• [Input material]

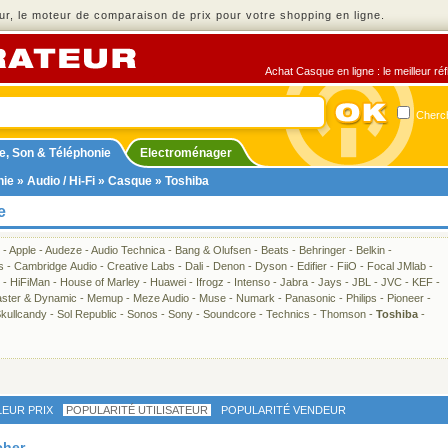
r, le moteur de comparaison de prix pour votre shopping en ligne.
Achat Casque en ligne : le meilleur ré
Cherch
e, Son & Téléphonie
Electroménager
nie
»
Audio / Hi-Fi
»
Casque
» Toshiba
e
-
Apple
-
Audeze
-
Audio Technica
-
Bang & Olufsen
-
Beats
-
Behringer
-
Belkin
-
s
-
Cambridge Audio
-
Creative Labs
-
Dali
-
Denon
-
Dyson
-
Edifier
-
FiiO
-
Focal JMlab
-
-
HiFiMan
-
House of Marley
-
Huawei
-
Ifrogz
-
Intenso
-
Jabra
-
Jays
-
JBL
-
JVC
-
KEF
-
ster & Dynamic
-
Memup
-
Meze Audio
-
Muse
-
Numark
-
Panasonic
-
Philips
-
Pioneer
-
kullcandy
-
Sol Republic
-
Sonos
-
Sony
-
Soundcore
-
Technics
-
Thomson
-
Toshiba
-
LEUR PRIX
POPULARITÉ UTILISATEUR
POPULARITÉ VENDEUR
cher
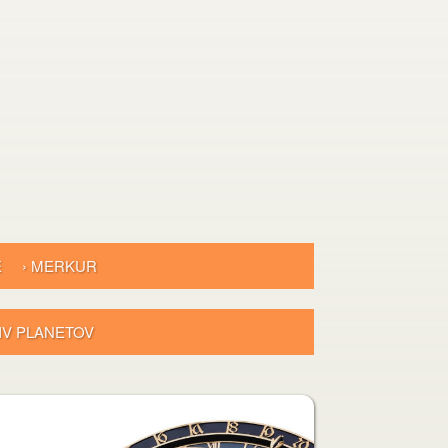
E
› MERKUR
LIV PLANETOV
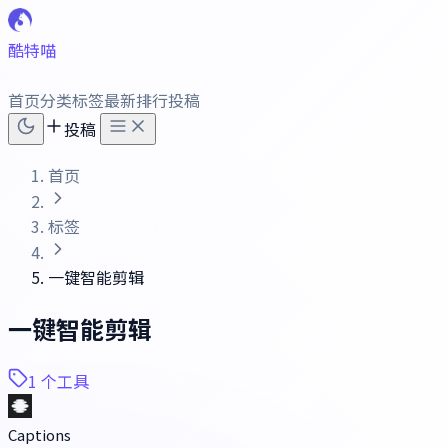
酷特喵
首页
分类
标签
最新
排行
投稿
投稿
首页
标签
一键智能剪辑
一键智能剪辑
1 个工具
Captions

• [About this exercise]
Transcribe the records above exactly, leaving every picture out of the copy.

• [Expected output]
r, le moteur de comparaison de prix pour votre shopping en ligne.
Achat Casque en ligne : le meilleur ré
Cherch
e, Son & Téléphonie
Electroménager
nie
»
Audio / Hi-Fi
»
Casque
» Toshiba
e
-
Apple
-
Audeze
-
Audio Technica
-
Bang & Olufsen
-
Beats
-
Behringer
-
Belkin
-
s
-
Cambridge Audio
-
Creative Labs
-
Dali
-
Denon
-
Dyson
-
Edifier
-
FiiO
-
Focal JMlab
-
-
HiFiMan
-
House of Marley
-
Huawei
-
Ifrogz
-
Intenso
-
Jabra
-
Jays
-
JBL
-
JVC
-
KEF
-
ster & Dynamic
-
Memup
-
Meze Audio
-
Muse
-
Numark
-
Panasonic
-
Philips
-
Pioneer
-
kullcandy
-
Sol Republic
-
Sonos
-
Sony
-
Soundcore
-
Technics
-
Thomson
-
Toshiba
-
LEUR PRIX
POPULARITÉ UTILISATEUR
POPULARITÉ VENDEUR
cher
E
› MERKUR
LIV PLANETOV
酷特喵
首页
分类
标签
最新
排行
投稿
投稿
首页
标签
一键智能剪辑
一键智能剪辑
1 个工具
Captions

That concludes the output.